Her separation from Nelson Mandela after 33 years of marriage, announced by the stoical leader April 13, seemed to be an insurmountable blow to Winnie Mandela's political career.
But Nelson Mandela, who took the painful step at the encouragement of other ANC leaders, took care not to criticize her. He said his love for her remained "undiminished," and he lauded her long anti-apartheid efforts as a credit to the struggle for black liberation.
Close friends of the couple say Mandela, who is 17 years older than his wife, remains deeply grateful to her for the courageous battles she fought against the state during his 27 years in prison. And despite the many rumors of her infidelities, they say he still has affection for her.

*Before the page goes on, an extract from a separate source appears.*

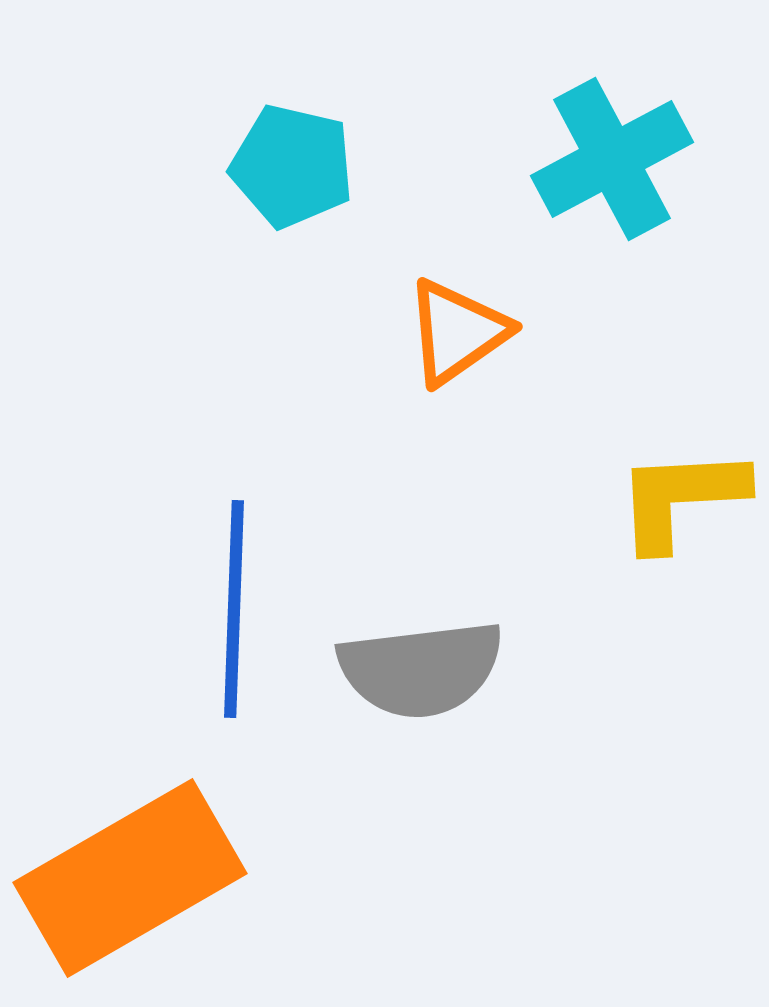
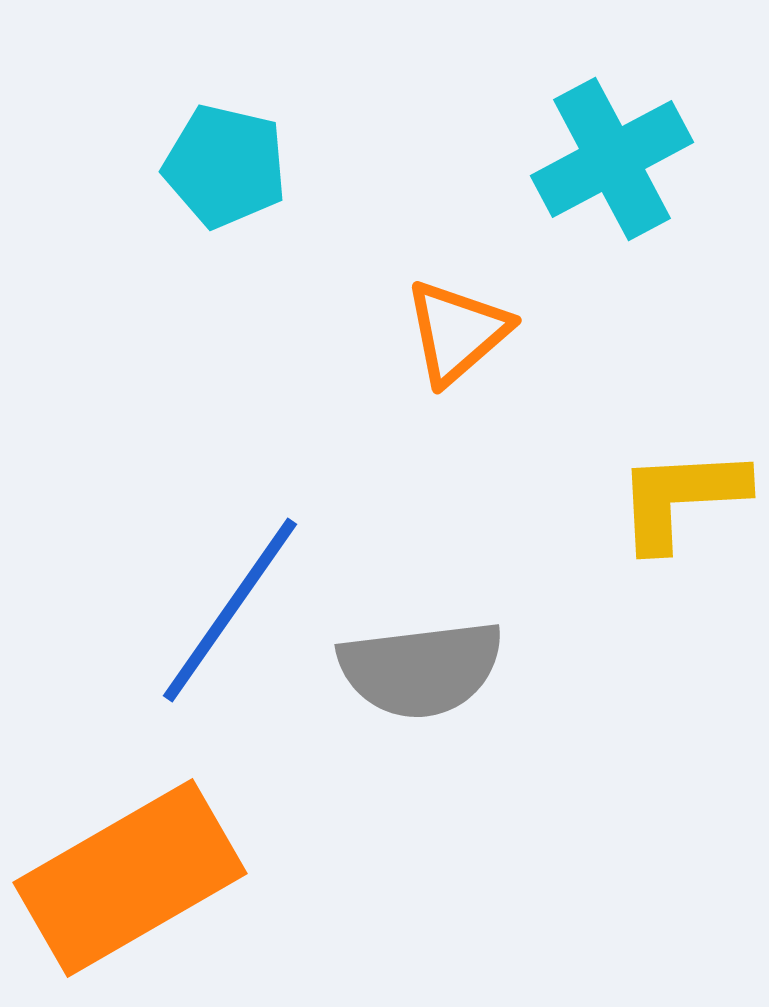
cyan pentagon: moved 67 px left
orange triangle: rotated 6 degrees counterclockwise
blue line: moved 4 px left, 1 px down; rotated 33 degrees clockwise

Mandela says she remains committed to the ANC and the anti-apartheid struggle but that she's resigned to having enemies inside and outside the ANC.
Her most vocal critics have included ANC supporters, among them the Weekly Mail newspaper.
Under the headline "End of a Myth," Weekly Mail writer Gavin Evans recently argued that Winnie Mandela's power and national stature were a myth created by foreign governments and local and foreign journalists enamored with her husband's name. Winnie Mandela, Evans wrote, was nothing more than "a tough campaigner blessed with huge doses of physical courage but with no political discipline, a penchant for violence, a total incapacity to learn from her own mistakes and, frankly, a considerable capacity for evil."
In fact, Winnie Mandela is a complex, stridently independent woman, say those who know her best. Her friends say her personality was shaped by those early encounters with the enforcers of apartheid.
They arrested her dozens of times, kept her in solitary confinement for 18 months, banned her from speaking to groups or reporters and banished her to the dusty township of Brandfort in an effort to silence her.
By her own estimation, the authorities turned this "little countryside girl from the backveld" into a tough, streetwise political operative who learned how to hate. And she did give the government fits.
But the attention she received, and the supplication she encountered among blacks, also built a towering ego and a lack of respect for all authority, even that in the anti-apartheid movement itself.
Nelson Mandela's release from prison in February, 1990, put a temporary end to his wife's political activity. But she soon grew impatient with her husband's moderate views and returned to the fray, to the dismay of many ANC leaders.
"She's always gone where the fires were burning," Mpofu said. "Inevitably, a straightforward personality like hers is going to trample on people's toes."